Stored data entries
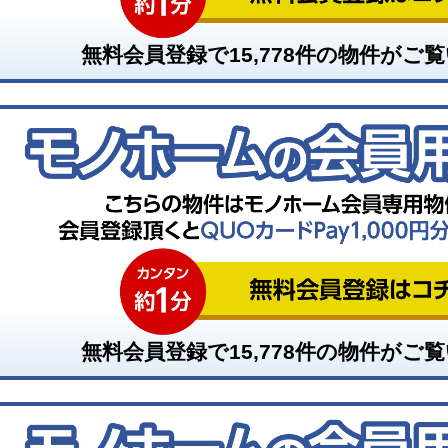
無料会員登録で
15,778
件の物件がご覧
無料会員登録で
15,778
件の物件がご覧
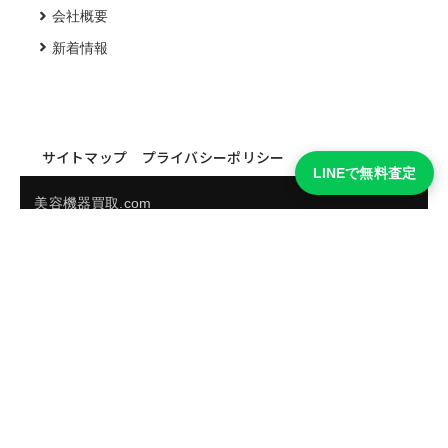
会社概要
新着情報
サイトマップ
プライバシーポリシー
LINEで無料査定
美容機器買取.com
買取実績・買取強化モデルを見る
LINEでかんたん無料査定
品物の写真を送るだけ。査定は無料、キャンセルもできま
す。
※品物の状態・市場動向により買取をお受けできない場合があります。
友だち追加して査定を依頼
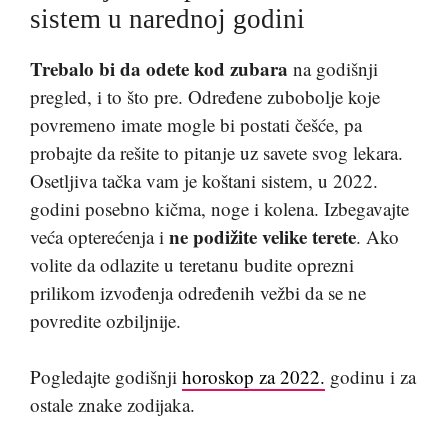
sistem u narednoj godini
Trebalo bi da odete kod zubara
na godišnji
pregled, i to što pre. Određene zubobolje koje
povremeno imate mogle bi postati češće, pa
probajte da rešite to pitanje uz savete svog lekara.
Osetljiva tačka vam je koštani sistem, u 2022.
godini posebno kičma, noge i kolena. Izbegavajte
ne podižite velike terete
veća opterećenja i
. Ako
volite da odlazite u teretanu budite oprezni
prilikom izvođenja određenih vežbi da se ne
povredite ozbiljnije.
Pogledajte godišnji
horoskop za 2022.
godinu i za
ostale znake zodijaka.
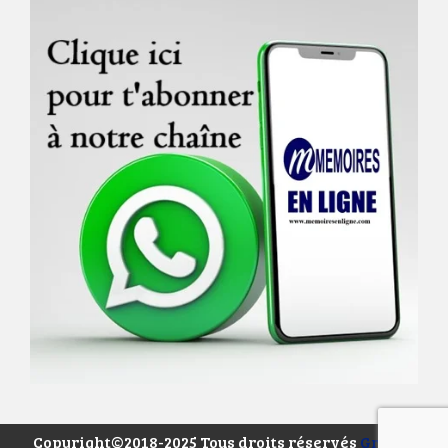
Copyright©2018-2025 Tous droits réservés
Groupe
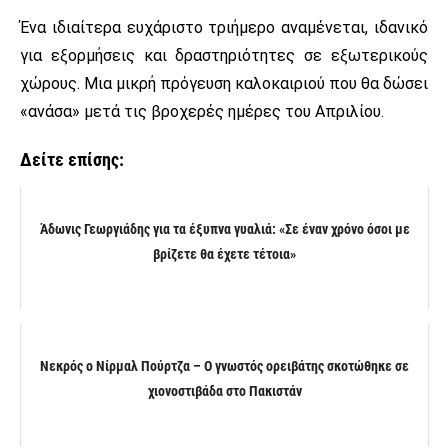
Ένα ιδιαίτερα ευχάριστο τριήμερο αναμένεται, ιδανικό
για εξορμήσεις και δραστηριότητες σε εξωτερικούς
χώρους. Μια μικρή πρόγευση καλοκαιριού που θα δώσει
«ανάσα» μετά τις βροχερές ημέρες του Απριλίου.
Δείτε επίσης:
Άδωνις Γεωργιάδης για τα έξυπνα γυαλιά: «Σε έναν χρόνο όσοι με
βρίζετε θα έχετε τέτοια»
Νεκρός ο Νίρμαλ Πούρτζα – Ο γνωστός ορειβάτης σκοτώθηκε σε
χιονοστιβάδα στο Πακιστάν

▶ _Task requirements_: Print the data exactly, from its first line to the line containing "na godišnji", both included. Omit the pictures.

▶ _Finished exercise_:
無料会員登録で
15,778
件の物件がご覧
無料会員登録で
15,778
件の物件がご覧
会社概要
新着情報
サイトマップ
プライバシーポリシー
LINEで無料査定
美容機器買取.com
買取実績・買取強化モデルを見る
LINEでかんたん無料査定
品物の写真を送るだけ。査定は無料、キャンセルもできま
す。
※品物の状態・市場動向により買取をお受けできない場合があります。
友だち追加して査定を依頼
sistem u narednoj godini
Trebalo bi da odete kod zubara
na godišnji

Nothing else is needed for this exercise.